Studio album by John Farnham
- Released: 3 July 1980 (Australia)
- Recorded: 1979–1980
- Genres: Pop; rock;
- Length: 40:10
- Labels: Sony BMG, Wheatley
- Producer: Graeham Goble

John Farnham chronology
| Johnny Farnham's Greatest Hits (1976) | Uncovered (1980) | The Best of John Farnham (1980) |

Singles from Uncovered
- "Help!" Released: June 1980; "She's Everywhere" Released: September 1980; "Please Don't Ask Me" Released: January 1981;

= Uncovered (John Farnham album) =

Uncovered is the eleventh solo studio album by British-born Australian singer John Farnham, produced by Little River Band's Graeham Goble, and released on 3 July 1980, which peaked at No. 20 on the Australian Kent Music Report album chart and was certified gold in 1981.

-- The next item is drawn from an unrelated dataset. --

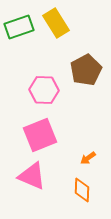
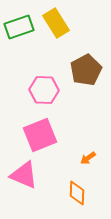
pink triangle: moved 8 px left, 1 px up
orange diamond: moved 5 px left, 3 px down
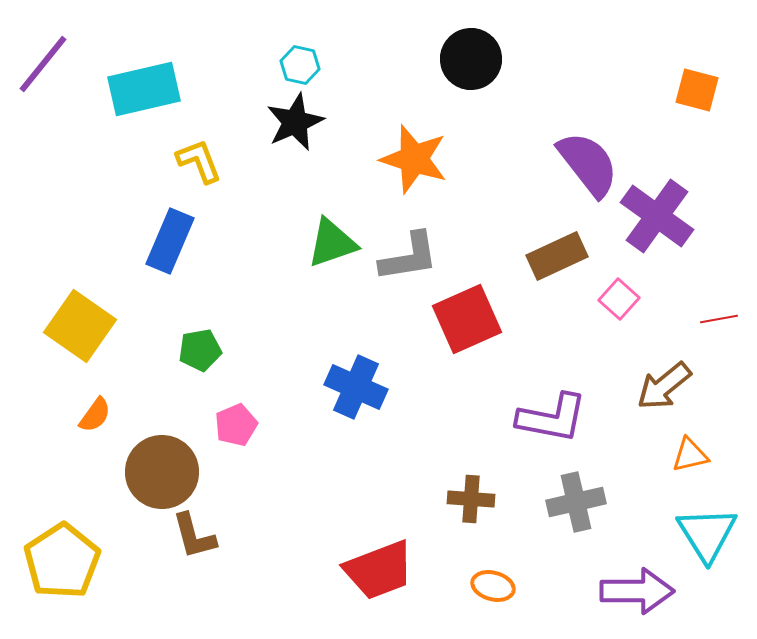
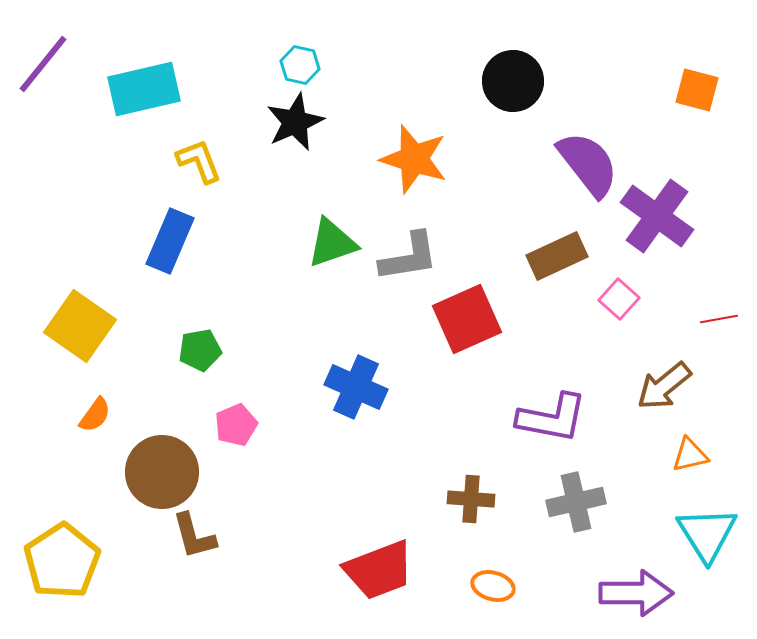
black circle: moved 42 px right, 22 px down
purple arrow: moved 1 px left, 2 px down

Farnham's first single from the album was a reworking of the Beatles' song "Help!"; it peaked at No. 8 on the Kent Music Report singles chart. The third single "Please Don't Ask Me" peaked at No. 67.

==Background==
John Farnham had been a teen pop idol during the late 1960s and 1970s, when he met Glenn Wheatley, who was bass guitarist of rock group the Masters Apprentices, when both acts were managed by Darryl Sambell. From the mid-1970s, Farnham had moved into television, stage and cabaret entertainment. Wheatley, who was already managing Little River Band (LRB), signed Farnham to his company in 1980. They decided Farnham's comeback single would be a reworking of the Beatles' "Help!", which was produced by LRB's Graeham Goble. It peaked at No. 8 on the Australian Kent Music Report singles chart. Farnham was utilising a more adult contemporary pop style and the associated album, Uncovered, also produced by Goble, peaked at No. 20 on the Kent Music Report album chart. The B-side of "Help" was Farnham's songwriting debut "Jillie's Song", co-written with Goble. For the recording of the album, Farnham's studio band included guitarist Tommy Emmanuel (ex-Southern Star Band), keyboardist Mal Logan (ex-Renée Geyer Band, LRB), drummer Derek Pellicci (LRB) and bass guitarist Barry Sullivan (ex-Chain). They became his tour band until Logan and Pellicci returned to their LRB commitments and were replaced by Sam McNally and David Jones respectively. Three other solo singles followed in 1981 but none charted into the top 50. In February 1982, after Glenn Shorrock had departed Little River Band, Farnham became their lead vocalist with recommendations by Goble and Wheatley. Farnham remained with Little River Band until late 1986.

==Track listing==
1. "Matilda" (Graeham Goble) – 4:19
2. "She Says to Me" (Goble) – 3:48
3. "Jillie's Song" (John Farnham, Goble) – 3:59
4. "Infatuation" (Mike Brady, Goble) – 2:56
5. "On My Own" (Goble) – 5:13
6. "Back to the Backwoods" (Goble) – 5:13
7. "I Never Did Get Through" (Goble) – 2:45
8. "Please Don't Ask Me" (Goble) – 3:19
9. "She's Everywhere" (Goble, Mal Logan) – 4:20
10. "Help!" (John Lennon, Paul McCartney) – 4:25

==Personnel==
- David Briggs – guitar
- Peter Cupples – backing vocals
- Tommy Emmanuel – guitar
- John Farnham – lead vocals
- Ric Formosa – string arrangements
- Doug Gallacher – conga
- Graeham Goble – vocals
- Bill Harrower – saxophone
- Peter Jones – piano, electric piano
- Mal Logan – synthesizer, electric piano, clavinet, hammond synthesiser
- Graeme Lyall – saxophone
- Julie McKenna – vocals
- Wayne Nelson – vocals
- Derek Pellicci – drums, percussion
- Barry Sullivan – bass guitar

== Charts ==

| Chart (1980) | Peak position |
|---|---|
| Australia (Kent Music Report) | 20 |

==Certifications and sales==

| Region | Certification | Certified units/sales |
| Australia (ARIA) | Gold | 20,000^{^} |
^{^} Shipments figures based on certification alone.